Exercise aim:
Please transcribe every record below exactly as it appears.

(Page-level text extractions)
»»

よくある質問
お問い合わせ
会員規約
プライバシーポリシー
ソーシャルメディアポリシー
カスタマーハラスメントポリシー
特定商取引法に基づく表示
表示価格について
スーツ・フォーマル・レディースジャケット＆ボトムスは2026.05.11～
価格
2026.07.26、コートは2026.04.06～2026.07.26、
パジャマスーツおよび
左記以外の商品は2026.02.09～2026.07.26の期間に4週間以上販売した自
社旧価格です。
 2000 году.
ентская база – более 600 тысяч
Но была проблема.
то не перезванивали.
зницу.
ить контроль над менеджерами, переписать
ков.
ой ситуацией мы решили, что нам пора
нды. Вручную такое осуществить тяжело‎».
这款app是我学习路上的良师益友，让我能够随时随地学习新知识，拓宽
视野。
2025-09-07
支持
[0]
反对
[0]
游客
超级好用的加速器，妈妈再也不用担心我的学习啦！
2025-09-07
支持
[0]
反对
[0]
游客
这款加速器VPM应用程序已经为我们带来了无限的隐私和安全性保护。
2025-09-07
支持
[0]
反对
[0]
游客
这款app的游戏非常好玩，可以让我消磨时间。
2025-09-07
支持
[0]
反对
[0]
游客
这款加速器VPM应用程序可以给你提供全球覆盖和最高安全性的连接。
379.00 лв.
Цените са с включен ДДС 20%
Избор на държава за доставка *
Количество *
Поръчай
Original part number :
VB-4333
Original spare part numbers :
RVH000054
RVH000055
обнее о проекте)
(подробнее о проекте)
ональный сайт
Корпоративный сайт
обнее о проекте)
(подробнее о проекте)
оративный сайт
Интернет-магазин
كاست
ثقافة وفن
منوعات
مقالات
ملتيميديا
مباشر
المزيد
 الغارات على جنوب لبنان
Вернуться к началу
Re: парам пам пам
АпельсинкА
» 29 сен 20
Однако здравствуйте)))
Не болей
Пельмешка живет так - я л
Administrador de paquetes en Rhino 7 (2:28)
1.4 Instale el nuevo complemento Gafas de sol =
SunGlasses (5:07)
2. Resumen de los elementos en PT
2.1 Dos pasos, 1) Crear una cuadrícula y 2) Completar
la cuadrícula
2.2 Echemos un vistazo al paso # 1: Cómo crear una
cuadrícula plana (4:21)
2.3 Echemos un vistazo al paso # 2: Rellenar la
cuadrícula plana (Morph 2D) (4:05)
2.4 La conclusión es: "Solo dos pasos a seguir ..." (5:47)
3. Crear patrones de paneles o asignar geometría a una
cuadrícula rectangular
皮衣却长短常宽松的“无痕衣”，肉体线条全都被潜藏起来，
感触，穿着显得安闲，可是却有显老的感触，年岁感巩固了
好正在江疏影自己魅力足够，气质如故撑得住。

««

Solution below:
よくある質問
お問い合わせ
会員規約
プライバシーポリシー
ソーシャルメディアポリシー
カスタマーハラスメントポリシー
特定商取引法に基づく表示
表示価格について
スーツ・フォーマル・レディースジャケット＆ボトムスは2026.05.11～
価格
2026.07.26、コートは2026.04.06～2026.07.26、
パジャマスーツおよび
左記以外の商品は2026.02.09～2026.07.26の期間に4週間以上販売した自
社旧価格です。
 2000 году.
ентская база – более 600 тысяч
Но была проблема.
то не перезванивали.
зницу.
ить контроль над менеджерами, переписать
ков.
ой ситуацией мы решили, что нам пора
нды. Вручную такое осуществить тяжело‎».
这款app是我学习路上的良师益友，让我能够随时随地学习新知识，拓宽
视野。
2025-09-07
支持
[0]
反对
[0]
游客
超级好用的加速器，妈妈再也不用担心我的学习啦！
2025-09-07
支持
[0]
反对
[0]
游客
这款加速器VPM应用程序已经为我们带来了无限的隐私和安全性保护。
2025-09-07
支持
[0]
反对
[0]
游客
这款app的游戏非常好玩，可以让我消磨时间。
2025-09-07
支持
[0]
反对
[0]
游客
这款加速器VPM应用程序可以给你提供全球覆盖和最高安全性的连接。
379.00 лв.
Цените са с включен ДДС 20%
Избор на държава за доставка *
Количество *
Поръчай
Original part number :
VB-4333
Original spare part numbers :
RVH000054
RVH000055
обнее о проекте)
(подробнее о проекте)
ональный сайт
Корпоративный сайт
обнее о проекте)
(подробнее о проекте)
оративный сайт
Интернет-магазин
كاست
ثقافة وفن
منوعات
مقالات
ملتيميديا
مباشر
المزيد
 الغارات على جنوب لبنان
Вернуться к началу
Re: парам пам пам
АпельсинкА
» 29 сен 20
Однако здравствуйте)))
Не болей
Пельмешка живет так - я л
Administrador de paquetes en Rhino 7 (2:28)
1.4 Instale el nuevo complemento Gafas de sol =
SunGlasses (5:07)
2. Resumen de los elementos en PT
2.1 Dos pasos, 1) Crear una cuadrícula y 2) Completar
la cuadrícula
2.2 Echemos un vistazo al paso # 1: Cómo crear una
cuadrícula plana (4:21)
2.3 Echemos un vistazo al paso # 2: Rellenar la
cuadrícula plana (Morph 2D) (4:05)
2.4 La conclusión es: "Solo dos pasos a seguir ..." (5:47)
3. Crear patrones de paneles o asignar geometría a una
cuadrícula rectangular
皮衣却长短常宽松的“无痕衣”，肉体线条全都被潜藏起来，
感触，穿着显得安闲，可是却有显老的感触，年岁感巩固了
好正在江疏影自己魅力足够，气质如故撑得住。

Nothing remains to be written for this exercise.